Skvernelis – the good side of the “Farmer” party

While his companion R. Karbauskis has tripped up on the way, Prime Minister Skvernelis has been forging ahead with his head held high, enjoying rising ratings and increasing public support.
“Skvernelis looks like the “Farmer” party’s good side which is unrelated to controversial decisions, simply working routine government work, coordinating and not having made any specific mistakes over the past hundred days,” VDU professor Mindaugas Jurkynas evaluated the PM’s first hundred days in office.

S. Skvernelis also received high marks from communications expert A. Katauskas, who stated that in terms of communications, the Prime Minister was the one to perform best over the past hundred days.

“People have much trust in him and regardless of the fact that party leaders or prime ministers have high ratings after being elected, S. Skvernelis could be said to almost be the best received prime minister yet,” Katauskas said.

In reviewing the possibility that the Prime Minister is preparing to run for the post of president, experts are uninclined to make rushed predictions, however they do believe such a possibility is very real.

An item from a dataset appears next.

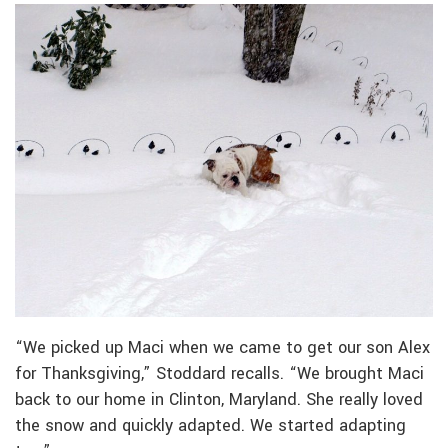
“We picked up Maci when we came to get our son Alex
for Thanksgiving,” Stoddard recalls. “We brought Maci
back to our home in Clinton, Maryland. She really loved
the snow and quickly adapted. We started adapting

“S. Skvernelis’ current performance is a good platform for a continued political career, if he has the ambition for it. If presidential elections were to happen soon, then Skvernelis would have good chances, however much time has to pass still, there will still be many challenges,” M. Jurkynas commented on the PM’s chances to run for president.

Political scientist A. Ramonaitė does not, however believe that the post of president is what S. Skvernelis needs right now, given his high ratings and freedom of choice.

“The post of prime minister is, truth be told, the best in Lithuania – it allows you to act under the condition that you know what you want to do. It appears that S. Skvernelis is fairly resolved and this type of person is not someone who should aim for the post of president or a seat in the European Parliament. Unless circumstances change, with there being nothing else to do,” A. Ramonaitė mused.

According to her, it is interesting what the “Farmer” party’s fate will be, what direction it will take.
“Perhaps there will be an opportunity for Skvernelis to get involved in party management more. I can imagine him better in such a role and not in the seat of president or MEP,” the political scientist said.

Butkevičius‘ silent withdrawal

With the Social Democrats being the coalition’s junior partner, A. Butkevičius has been almost invisible over the first few months of work in government. Doubts abound in the public sphere – is this the Social Democrat extinction from working with the “Farmers” that was predicted prior to the elections or is it a silent regrouping of the party. Experts view such silence from the party ambiguously, however they are in no rush to bury the party and recommend to wait for a new party leader, upon whom much will depend.

“While A. Butkevičius managed to keep the party in the majority, it is clear that he is not playing first fiddle. Butkevičius has all but vanished from the public sphere which is logical, he enjoyed attention during his term as PM, however he was not doing well there either lately,” public relations expert A. Katauskas said.

He stressed that the Social Democrat Party’s communication problems are deeply rooted. While there are potential leaders with good communications skills, there are also people who greatly harm the party’s reputation. Katauskas also pointed out that while the party’s withdrawal may appear as the most logical step on one hand, it is also an inability to attract attention on the other hand.
“Particularly now, when the talk of electing a new leader is proceeding, in my opinion the party’s low exposure can remain, but its potential leaders should communicate particularly actively instead,” A. Katauskas pointed out.

Political scientist A. Ramonaitė views the party’s current position as an interim, something echoed by VDU lecturer M. Jurkynas.

“A change in party leadership awaits with the party chairman election. I believe that this will decide what the party focuses on, what face it will choose,” M. Jurkynas stated.

Alfa.lt reminds that A. Butkevičius‘ successor will be elected in direct elections by LSDP members in spring.